The primary purpose of our trip was to spend some rare time with family. It was great fun hanging out with the grandkids, reading books, playing games, going on a four-day safari in a national park, and swimming in a pool overlooking the Nile. But our visit to Rwamwanja instilled in us a deeper empathy for those who, through no fault of their own, have been forced to leave their homes. And, after seeing the work being done to try to provide for these displaced people, we have the utmost respect for the individuals and organizations striving to make refugees’ lives better and see their dignity restored.

The Teton Valley Connection

Our daughter-in-law Mikiko works for PEPFAR, the President’s Emergency Plan for AIDS Relief, initiated during the George W. Bush administration. Mikiko administers small grants to organizations in Uganda that play a role in preventing, treating, and dealing with the impact of AIDS.

Mikiko getting ready to visit sites where AIDS mitigation projects are underway.

One of the grantees is a shelter in the capital city of Kampala, which cares for children with no family. They may be homeless “street children” fending for themselves, or orphans from an island in Lake Victoria where AIDS has decimated the adult population.

A friend from our church here in Teton Valley is an artist who, on learning that we were headed for Uganda, had handed us a check, asking us to use it to buy some art supplies for children in need. Mikiko suggested that it would be a real treat for the children in the shelter to be able to create some artwork. So, Melanie and I paid a fun visit to the local bookstore, selecting all manner of art supplies as well as some really cool children’s books.

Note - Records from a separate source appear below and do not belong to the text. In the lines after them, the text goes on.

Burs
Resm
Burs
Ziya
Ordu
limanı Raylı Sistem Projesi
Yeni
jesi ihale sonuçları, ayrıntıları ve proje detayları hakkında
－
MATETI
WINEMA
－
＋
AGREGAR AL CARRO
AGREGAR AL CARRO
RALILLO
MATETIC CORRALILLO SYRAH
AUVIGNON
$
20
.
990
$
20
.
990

On the appointed day, our son Josh drove us to a shelter situated at the end of a potholed alley in downtown Kampala. We were welcomed by the staff, given a tour of the facility, and introduced to some of the kids, who greeted us with shy smiles. The crowded bunkhouse-style sleeping arrangements made a deep impression on us. Beds are triple-deckers made of metal with only a thin blanket separating the sleeping child from the steel crossbars. Multiple kids share one bed.

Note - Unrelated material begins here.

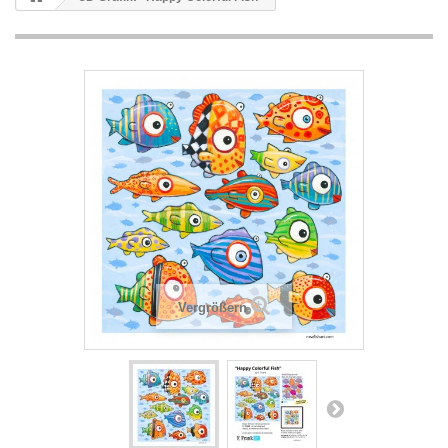
Vergrößern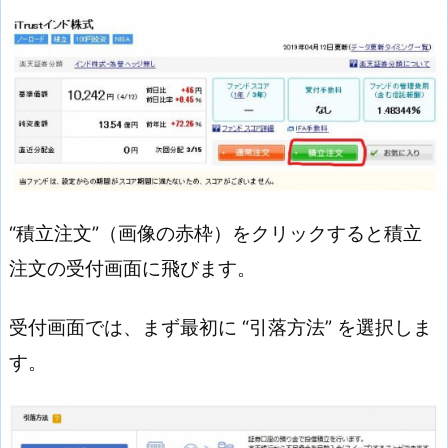
“積立注文”（画像の赤枠）をクリックすると積立
注文の受付画面に飛びます。
受付画面では、まず最初に “引落方法” を選択しま
す。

The need was great, obviously. The sleeping facilities were overflowing. A new, larger dormitory was under construction, and some of the kids were being housed off-site. We were distressed by the thought of these kids sleeping on those steel bars. So, when we returned to the valley, we talked with our friends at Church in the Tetons about procuring some basic foam mattresses. Mikiko began trying to organize the purchase of mattresses on our behalf.

In the meantime, Rotary International stepped up and bought the mattresses. So, the shelter staff suggested we supply backpacks for the kids to take to school. Mikiko was able to find a local women’s cooperative to fabricate the packs. This solution provided work for the women as well as packs for the kids to wear to school.

It was an opportunity for some Teton Valley folks to lend a hand—and, overall, a win-win-win situation.